De Palmi a Vibo Valentia: mar e história
O ponto de partida é Palmi, na província de Régio da Calábria, frente a um mar aberto e profundo.
La Tonnara, a praia mais famosa, é uma faixa de areia que se estende por 2 quilómetros como uma mesa de jogo. Três grandes rochedos parecem dados rochosos lançados à água por um gigante: o último é o Scoglio dell'Ulivo, devido a uma pequena planta que cresceu na sua ponta e é capaz de resistir ao vento e às ondas durante anos. Apetece parar aqui, para admirar aquele campeão da resiliência, mas a estrada chama. Trata-se da estrada nacional 18: uma estrada larga, com alguns túneis, de alta velocidade. Portanto, tenha cuidado ao percorrê-la de bicicleta: se estiver num grupo, mantenha-se em fila indiana e ignore o apelo do mar, mantendo-se concentrado no asfalto.
Após cerca de vinte quilómetros, depois de passar pela cidade de Mileto, começa a subida em direção ao aeroporto de Razza di Vibo Valentia e pouco depois entra-se na cidade que, pelas suas reminiscências históricas, vale a pena uma paragem. Foi, de facto, uma das colónias mais importantes da Magna Grécia, possui um castelo maravilhoso, de origem normando-suéva, que hoje alberga o Museu Arqueológico do Estado, tem um centro histórico com geometrias medievais, com esplêndidos palácios em calcário amarelo.
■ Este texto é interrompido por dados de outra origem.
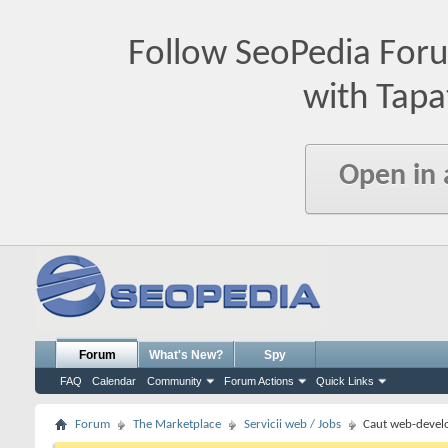
Follow SeoPedia For
with Tapa
Open in
Forum
What's New?
Spy
FAQ
Calendar
Community
Forum Actions
Quick Links
Forum
The Marketplace
Servicii web / Jobs
Caut web-devel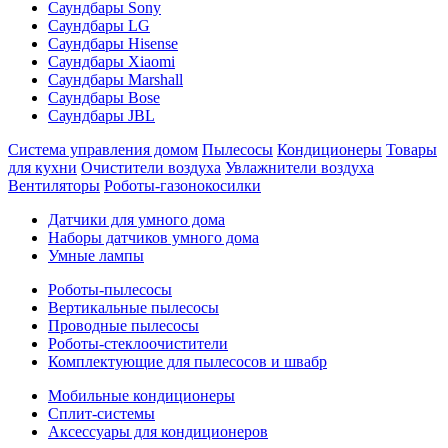
Саундбары Sony
Саундбары LG
Саундбары Hisense
Саундбары Xiaomi
Саундбары Marshall
Саундбары Bose
Саундбары JBL
Система управления домом
Пылесосы
Кондиционеры
Товары
для кухни
Очистители воздуха
Увлажнители воздуха
Вентиляторы
Роботы-газонокосилки
Датчики для умного дома
Наборы датчиков умного дома
Умные лампы
Роботы-пылесосы
Вертикальные пылесосы
Проводные пылесосы
Роботы-стеклоочистители
Комплектующие для пылесосов и швабр
Мобильные кондиционеры
Сплит-системы
Аксессуары для кондиционеров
Mas Vibo Valentia também tem um coração de areia de tirar o fôlego: a poucos quilómetros de distância, no município de Parghelia, fica a Praia de Michelino, que só pode ser alcançada com uma caminhada de 240 degraus. Vale a pena.
Em Amantea, a aldeia com vista para o pôr do sol
Após a descida, depois de cerca de trinta quilómetros ao longo da costa, chega-se a Nocera, na Riviera dei Tramonti. O espetáculo segue sempre o roteiro habitual, com o sol a mergulhar no azul do mar ao anoitecer. Algumas noites, no entanto, aparece uma estrela convidada: o vulcão Stromboli que espreita no horizonte. Onde parar? Amantea, com a sua cidade velha empoleirada no penhasco, onde pode passear pelas ruelas empedradas, admirando os terraços e as casas do século XIX. Outra vantagem: a partir do centro histórico, a vista para o Mar Tirreno é inestimável. Mas já que está aqui, regale-se com algumas horas nas suas praias, que não têm nada a invejar às de lugares mais famosos. A área à beira-mar, entre outras coisas, está repleta de clubes e restaurantes, onde pode desfrutar de um jantar de peixe (anchovas e sardinhas são os ingredientes fortes) de acordo com as receitas antigas dos pescadores locais.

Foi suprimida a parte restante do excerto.